At the time, Witherspoon had recently separated from her husband of seven years, Ryan Phillippe, and was rumoured to be dating Gyllenhaal.
“In the film, she played a mother, and so I asked her a question as a mother, I didn’t think that was particularly scandalous … And somewhere from the back in the dark, a voice comes, ‘Nelson move onto another question’,” Aspen said.
“I’m not TMZ digging around for dirt, I’m a nice guy, I’m a team player, so I tried again. And again, the voice in the background scolded me. I hate being scolded. I’m not a five-year-old.
“I finally gave up, I got up and left. You might get four minutes with Reese Witherspoon, I left after two.
“I would point out Reese and I made up for that rough start with several other interviews later where she couldn’t have been sweeter.”
Kevin Spacey and Stanley Tucci also both briefly made Aspen’s hit list.
In terms of his highlights, Aspen said Australian actor Hugh Jackman was one of the kindest stars in Hollywood, with Flaa agreeing the Wolverine actor was her “all time” favourite.
“I’ve interviewed him a thousand times. He’s the best,” Aspen said.

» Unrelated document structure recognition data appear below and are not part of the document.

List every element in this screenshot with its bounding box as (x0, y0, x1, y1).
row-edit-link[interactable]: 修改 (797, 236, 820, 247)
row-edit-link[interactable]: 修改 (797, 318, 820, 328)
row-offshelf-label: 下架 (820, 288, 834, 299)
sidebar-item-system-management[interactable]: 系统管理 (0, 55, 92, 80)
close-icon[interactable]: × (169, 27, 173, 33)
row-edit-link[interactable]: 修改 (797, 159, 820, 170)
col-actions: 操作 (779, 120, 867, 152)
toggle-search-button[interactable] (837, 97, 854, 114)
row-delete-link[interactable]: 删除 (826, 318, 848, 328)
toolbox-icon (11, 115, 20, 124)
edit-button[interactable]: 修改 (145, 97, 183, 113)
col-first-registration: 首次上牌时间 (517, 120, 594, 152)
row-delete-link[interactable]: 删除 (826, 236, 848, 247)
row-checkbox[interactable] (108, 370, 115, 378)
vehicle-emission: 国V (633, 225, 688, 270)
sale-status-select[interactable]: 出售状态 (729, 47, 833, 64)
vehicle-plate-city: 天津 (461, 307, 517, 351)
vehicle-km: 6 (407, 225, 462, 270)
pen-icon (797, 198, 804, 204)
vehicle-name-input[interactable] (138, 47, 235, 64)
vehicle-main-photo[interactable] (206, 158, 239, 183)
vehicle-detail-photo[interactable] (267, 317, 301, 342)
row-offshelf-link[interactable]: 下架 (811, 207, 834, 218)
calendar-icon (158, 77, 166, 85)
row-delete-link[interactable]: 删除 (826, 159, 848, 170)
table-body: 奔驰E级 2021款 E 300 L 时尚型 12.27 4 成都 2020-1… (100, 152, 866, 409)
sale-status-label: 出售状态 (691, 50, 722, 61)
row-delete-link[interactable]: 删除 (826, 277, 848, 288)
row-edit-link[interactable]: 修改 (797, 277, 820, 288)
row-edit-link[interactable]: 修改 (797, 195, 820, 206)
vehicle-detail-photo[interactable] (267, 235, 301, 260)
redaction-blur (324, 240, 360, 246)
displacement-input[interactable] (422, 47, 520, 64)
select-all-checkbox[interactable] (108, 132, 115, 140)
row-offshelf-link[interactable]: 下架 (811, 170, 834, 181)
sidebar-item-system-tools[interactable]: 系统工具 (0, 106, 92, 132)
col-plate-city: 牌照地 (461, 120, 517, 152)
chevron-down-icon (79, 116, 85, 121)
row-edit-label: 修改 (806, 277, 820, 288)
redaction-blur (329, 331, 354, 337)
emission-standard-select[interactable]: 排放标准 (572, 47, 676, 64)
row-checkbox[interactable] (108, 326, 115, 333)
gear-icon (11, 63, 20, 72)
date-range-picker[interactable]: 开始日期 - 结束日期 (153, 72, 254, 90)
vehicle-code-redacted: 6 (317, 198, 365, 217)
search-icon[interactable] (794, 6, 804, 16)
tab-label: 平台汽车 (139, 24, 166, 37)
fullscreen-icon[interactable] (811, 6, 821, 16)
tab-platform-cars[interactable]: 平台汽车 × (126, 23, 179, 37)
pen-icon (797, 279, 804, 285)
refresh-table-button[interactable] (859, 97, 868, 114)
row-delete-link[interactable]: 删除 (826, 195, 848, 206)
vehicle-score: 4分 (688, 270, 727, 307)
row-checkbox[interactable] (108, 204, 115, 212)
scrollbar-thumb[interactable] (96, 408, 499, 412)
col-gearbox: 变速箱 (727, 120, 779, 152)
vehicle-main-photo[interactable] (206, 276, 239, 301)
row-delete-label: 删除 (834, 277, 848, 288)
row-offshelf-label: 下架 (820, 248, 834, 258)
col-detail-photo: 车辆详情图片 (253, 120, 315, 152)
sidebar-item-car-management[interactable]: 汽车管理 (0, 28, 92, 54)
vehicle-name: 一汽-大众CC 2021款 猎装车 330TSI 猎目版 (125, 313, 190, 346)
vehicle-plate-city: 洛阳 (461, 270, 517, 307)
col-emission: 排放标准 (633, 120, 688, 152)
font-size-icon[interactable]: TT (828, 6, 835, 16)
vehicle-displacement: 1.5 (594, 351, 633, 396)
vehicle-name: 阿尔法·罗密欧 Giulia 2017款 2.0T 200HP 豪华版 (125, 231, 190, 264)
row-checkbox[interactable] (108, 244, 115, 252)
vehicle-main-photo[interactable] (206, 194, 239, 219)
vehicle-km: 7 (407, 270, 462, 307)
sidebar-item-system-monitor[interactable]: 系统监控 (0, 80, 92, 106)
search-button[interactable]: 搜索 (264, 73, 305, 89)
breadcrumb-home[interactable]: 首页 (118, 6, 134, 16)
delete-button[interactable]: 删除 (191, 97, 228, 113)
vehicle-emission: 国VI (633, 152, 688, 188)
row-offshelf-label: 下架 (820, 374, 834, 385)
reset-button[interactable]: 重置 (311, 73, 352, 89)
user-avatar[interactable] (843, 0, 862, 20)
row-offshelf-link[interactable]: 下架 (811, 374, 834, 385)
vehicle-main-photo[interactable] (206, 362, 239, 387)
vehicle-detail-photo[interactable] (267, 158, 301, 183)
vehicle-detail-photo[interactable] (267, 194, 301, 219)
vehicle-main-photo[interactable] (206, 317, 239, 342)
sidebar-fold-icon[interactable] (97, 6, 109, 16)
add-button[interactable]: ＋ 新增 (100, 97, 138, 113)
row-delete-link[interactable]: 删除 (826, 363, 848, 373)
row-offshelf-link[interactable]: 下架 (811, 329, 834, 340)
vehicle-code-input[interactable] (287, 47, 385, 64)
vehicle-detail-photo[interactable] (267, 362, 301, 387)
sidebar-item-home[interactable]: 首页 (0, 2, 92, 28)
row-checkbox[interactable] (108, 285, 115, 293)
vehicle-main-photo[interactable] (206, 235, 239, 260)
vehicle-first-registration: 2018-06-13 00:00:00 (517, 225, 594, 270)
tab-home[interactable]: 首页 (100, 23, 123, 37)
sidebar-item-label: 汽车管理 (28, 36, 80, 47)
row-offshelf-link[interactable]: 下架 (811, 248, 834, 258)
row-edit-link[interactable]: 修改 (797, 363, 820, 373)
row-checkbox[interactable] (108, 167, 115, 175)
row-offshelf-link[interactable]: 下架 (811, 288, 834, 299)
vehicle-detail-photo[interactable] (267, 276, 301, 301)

“I remember several junkets, he had a coffee company called The Laughing Man Coffee Shop. He would arrange to have a barista show up and wisely put the barista in the waiting room with the journalists. And he’d be like, ‘Hey everyone, are you enjoying your coffee?’
“But it was very clever PR, because it makes him look great, it makes us love him more, and it makes the whole experience fun for everybody. I wish every celebrity could be like Hugh.”
Elsewhere, Hollywood legend Tom Cruise earned a glowing shout-out, with Aspen dubbing him a “master”.
“When Tom Cruise is looking at you, you are just putty in his hands,” Aspen said.
“He fixes you with those eyes and smile and you’re in the palm of his hands. He’s amazing.”
Meryl Streep and Julie Andrews were also among Aspen’s favourites.
Aspen further dishes about his many years working in Hollywood in his new novel, Dancing Between the Raindrops: The Hollywood Years, which is on sale now.